In the president's eyes, "Shifty Schiff" is guilty of almost everything: fabricating Trump's conversation with Ukraine's president, writing the whistleblower's complaint himself, treason. None of that is true.
"Didn't he pick the Whistleblower?" Trump tweeted Nov. 2.
"It's a scandal he knew before. I go a step further. I think he probably helped write it," Trump told reporters Oct. 2.
The whistleblower did speak to staffers on the House Intelligence Committee on procedural issues before filing the formal complaint that would trigger the impeachment inquiry. But Trump and his GOP allies are taking a big leap in asserting that Schiff schemed with the whistleblower to lodge the complaint.

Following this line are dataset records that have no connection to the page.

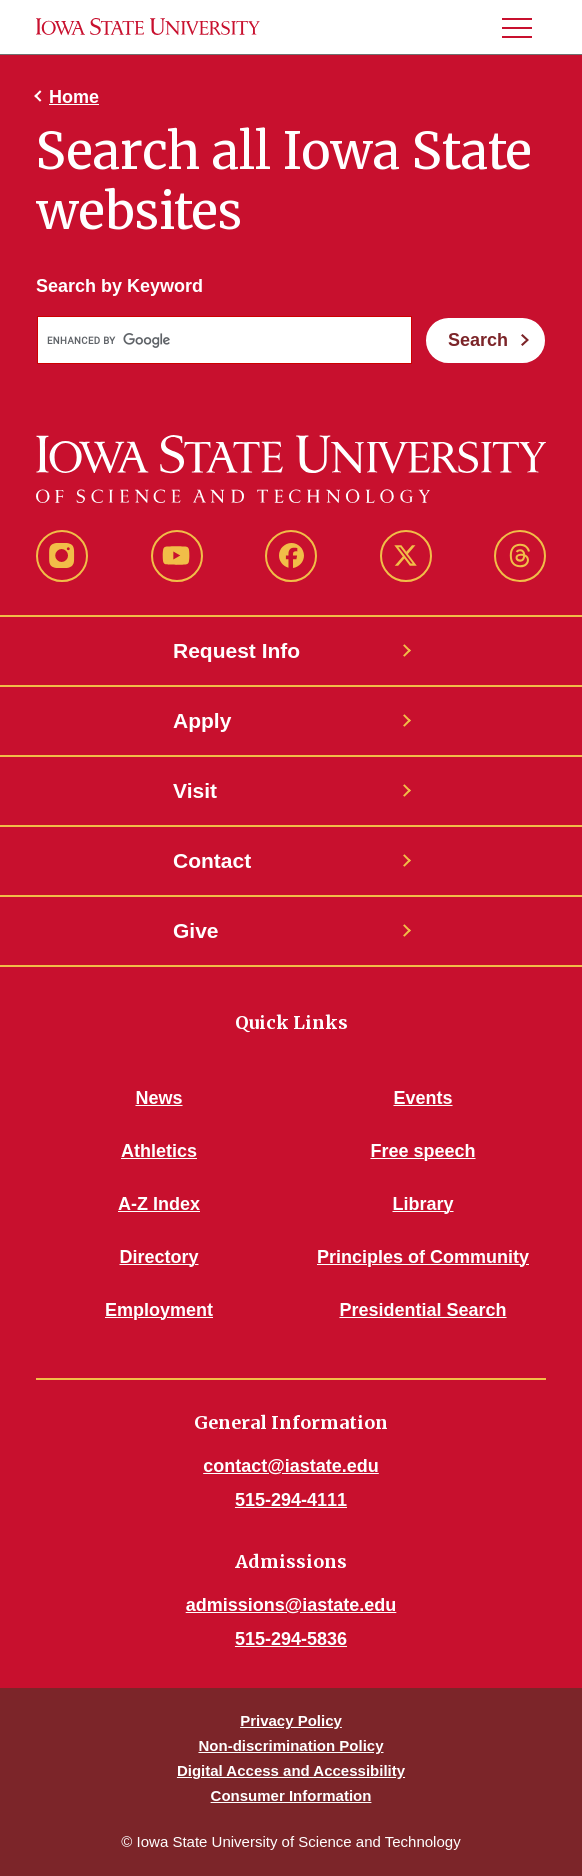 This screenshot has height=1876, width=582. What do you see at coordinates (159, 1204) in the screenshot?
I see `A-Z Index` at bounding box center [159, 1204]. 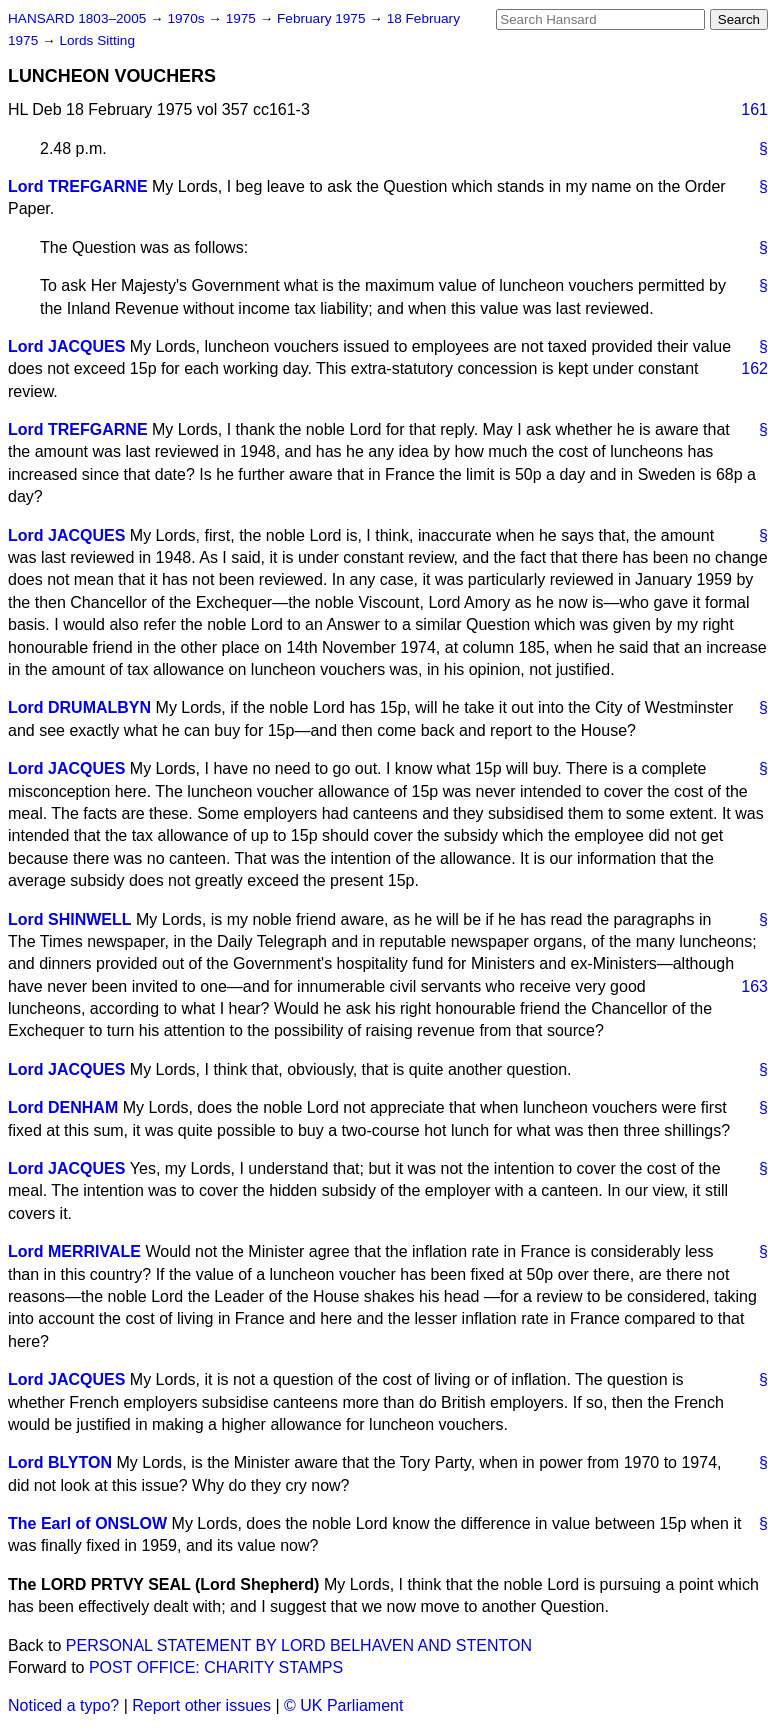  I want to click on POST OFFICE: CHARITY STAMPS, so click(216, 1667).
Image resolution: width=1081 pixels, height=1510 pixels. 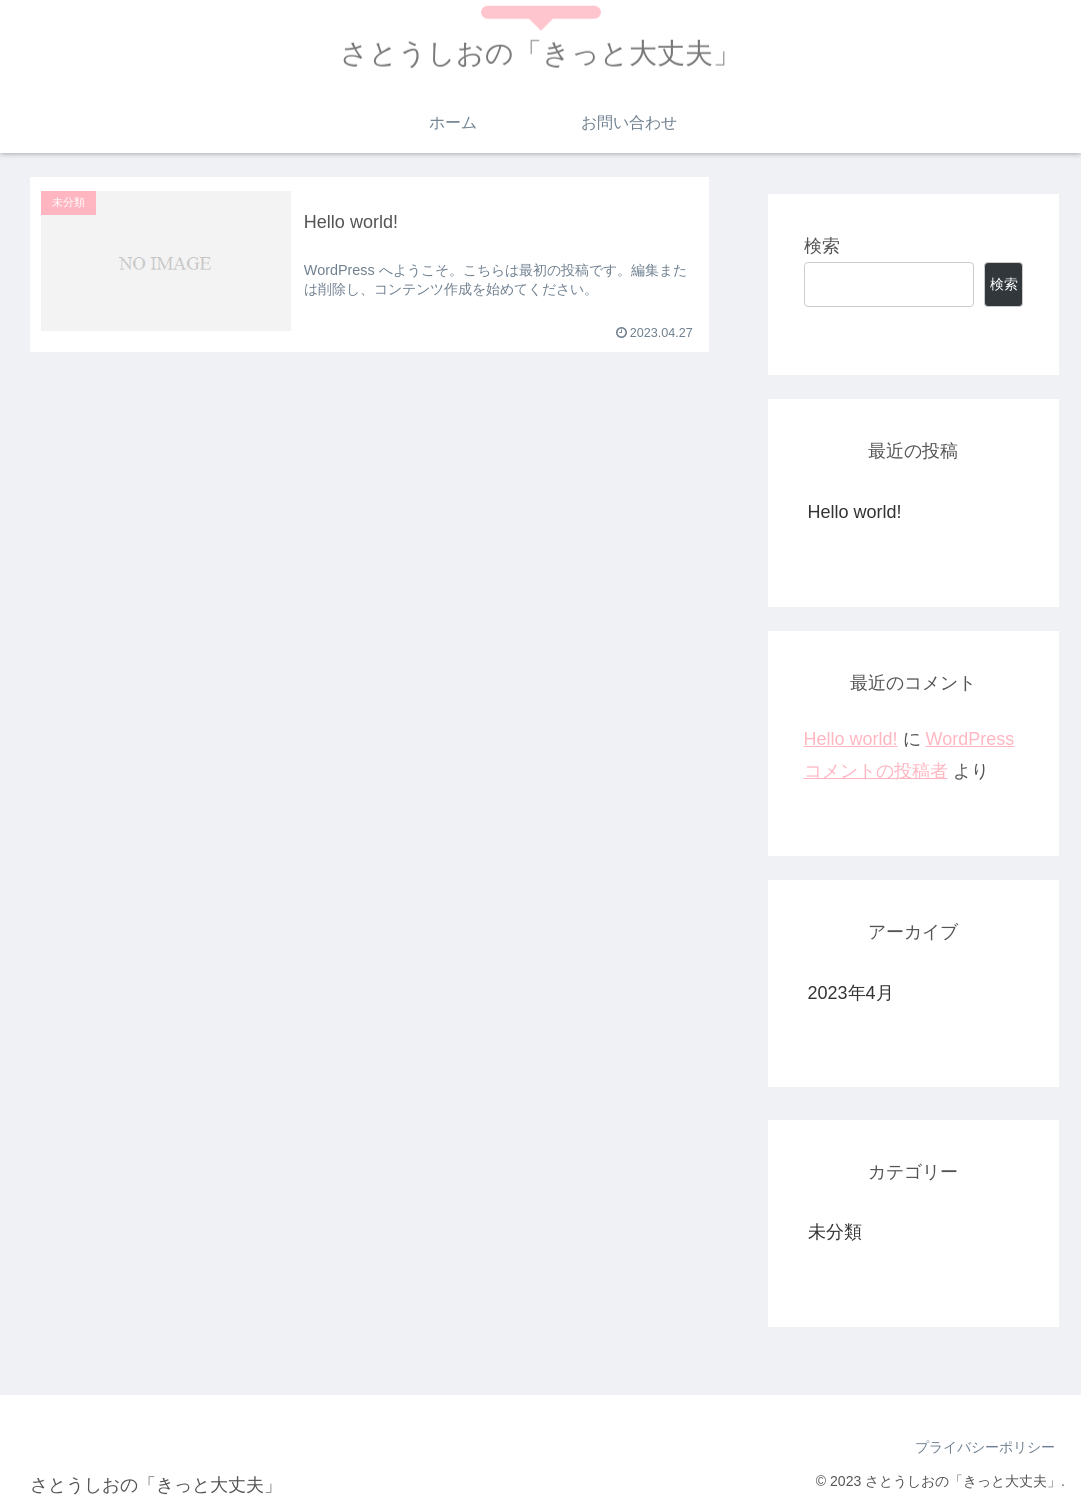 What do you see at coordinates (822, 246) in the screenshot?
I see `検索` at bounding box center [822, 246].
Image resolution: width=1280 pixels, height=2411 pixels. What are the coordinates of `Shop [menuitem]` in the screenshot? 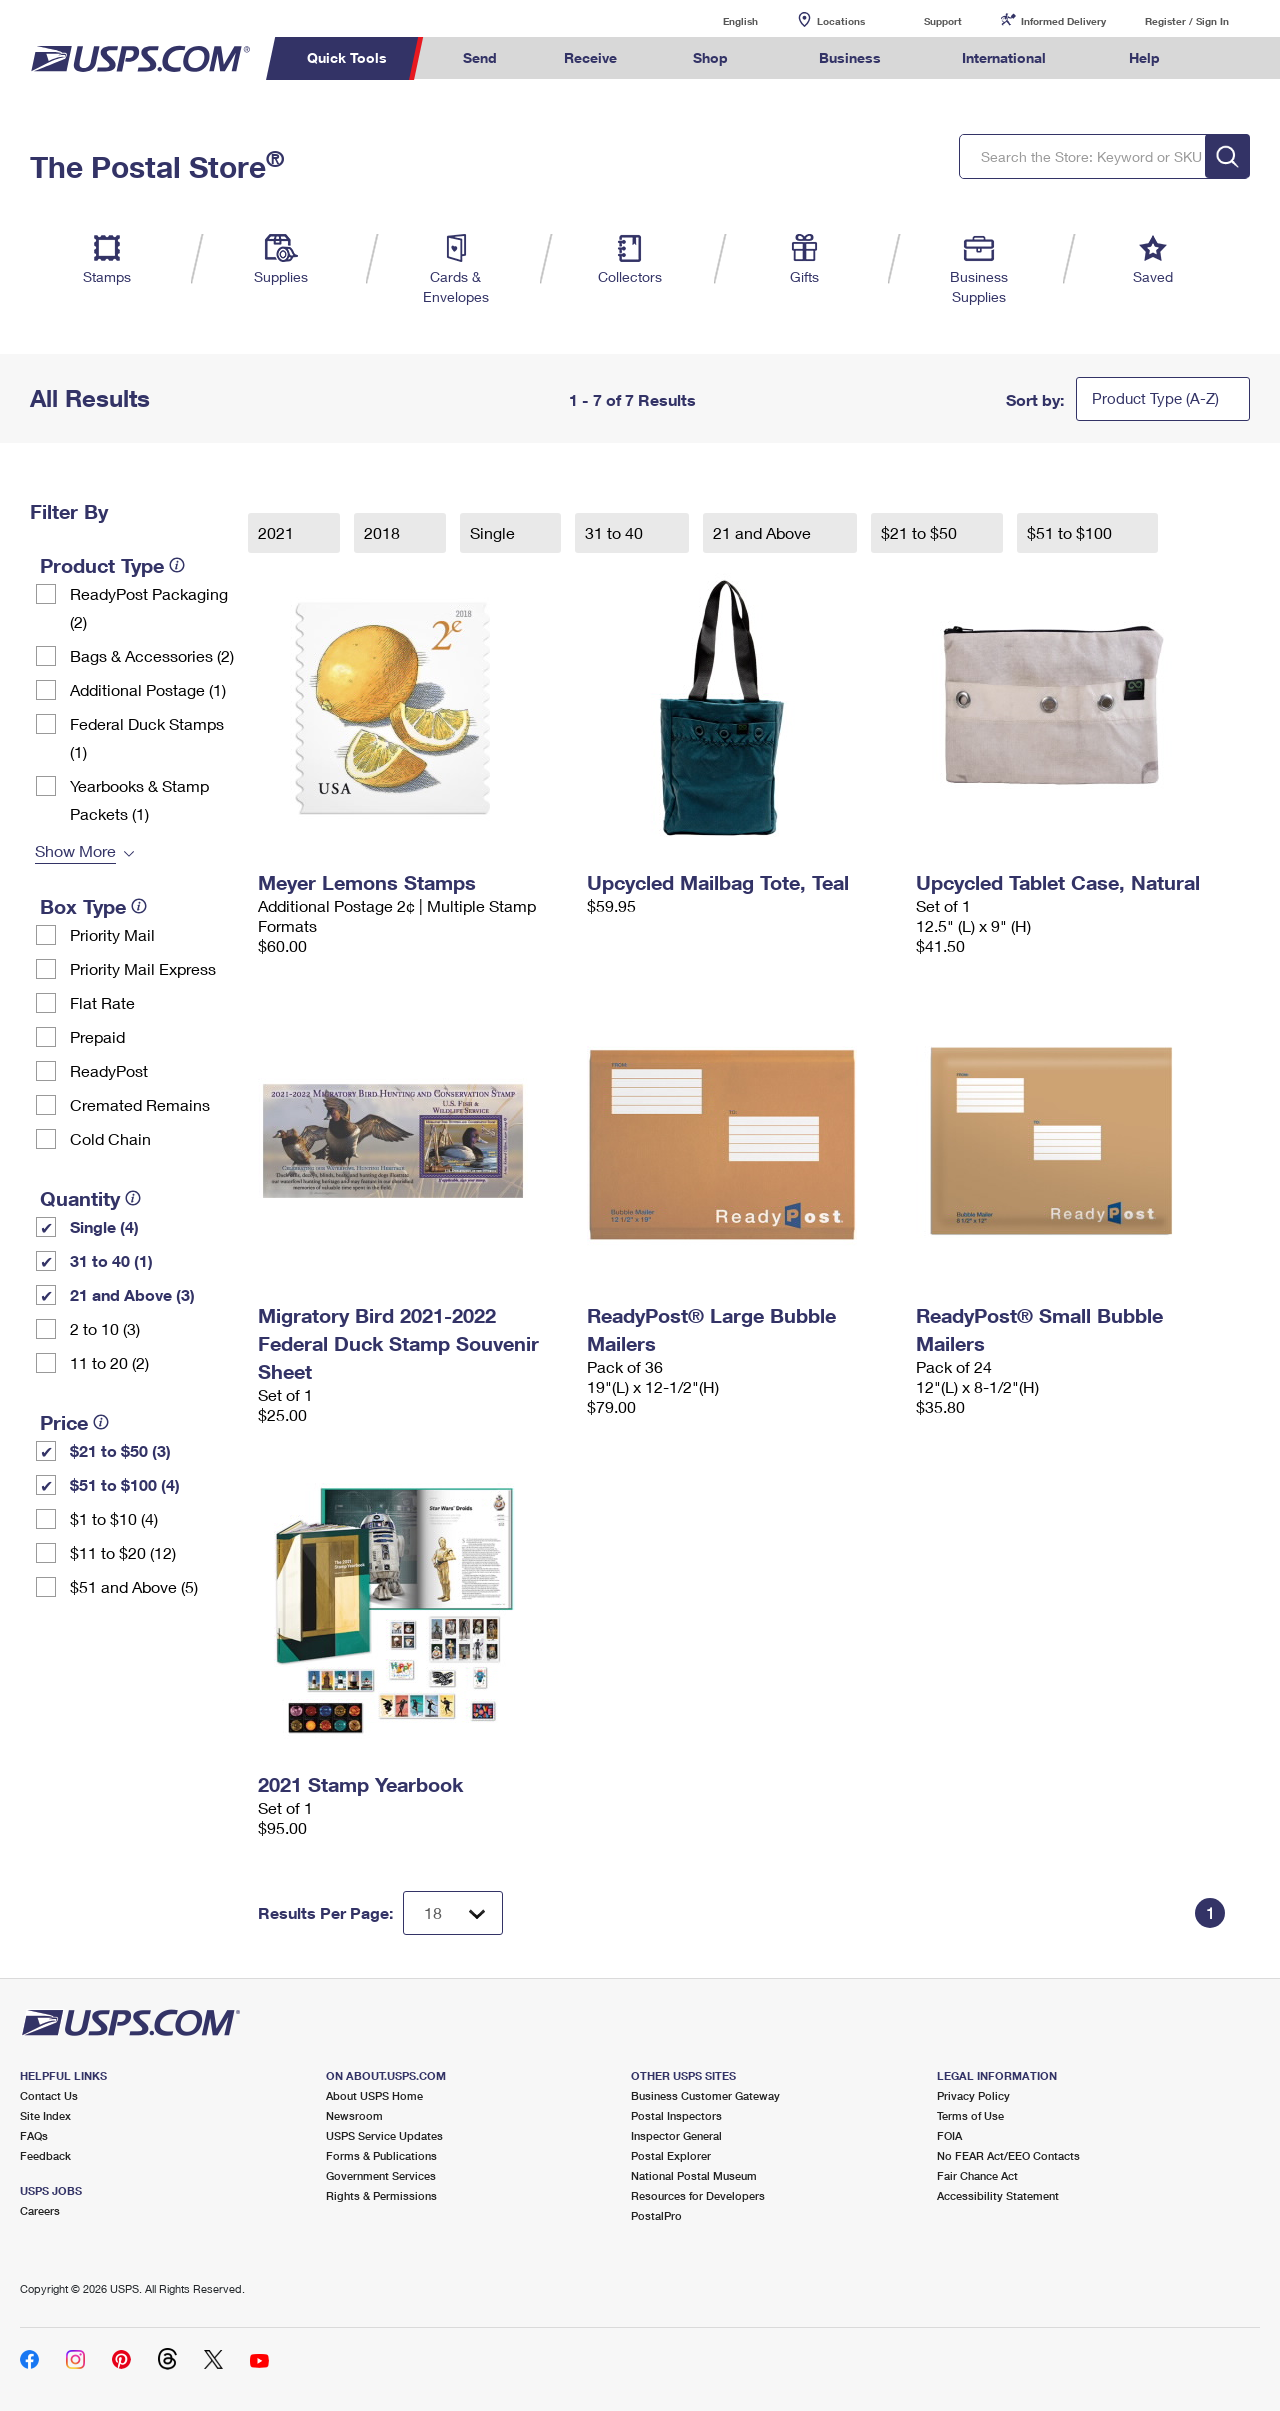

Patrick Boland, a spokesman for Schiff, said that committee staff advised the person to contact an inspector general and to seek counsel, but that the committee did not get an early look at the complaint.
The whistleblower's lawyer, Mark Zaid, said the person had never met or spoken with Schiff about the matter.
Trump also has repeatedly claimed that Schiff "illegally made up a FAKE & terrible statement" about his Ukraine phone call, sometimes asserting that the California Democrat was then caught in "a total lie" after Trump released a rough transcript of the call. Trump has branded Schiff's acts treason.
Trump is exaggerating the episode and botching the timeline.
Schiff did so after the White House released a rough transcript of the call, not before. So people who read the official account knew Schiff was riffing from it, not quoting from it.
Trump loosely throws around accusations of treason, extending it, for example, to Democratic immigration policy and negative newspaper coverage.
Under the Constitution, treason occurs when a U.S. citizen, or a noncitizen on U.S. territory, wages war against the country or provides material support to a declared enemy of the United States. It is defined narrowly as part of an effort by the framers to prevent the government from using it as a reason to suppress political speech. No one has been convicted of treason since the aftermath of World War II.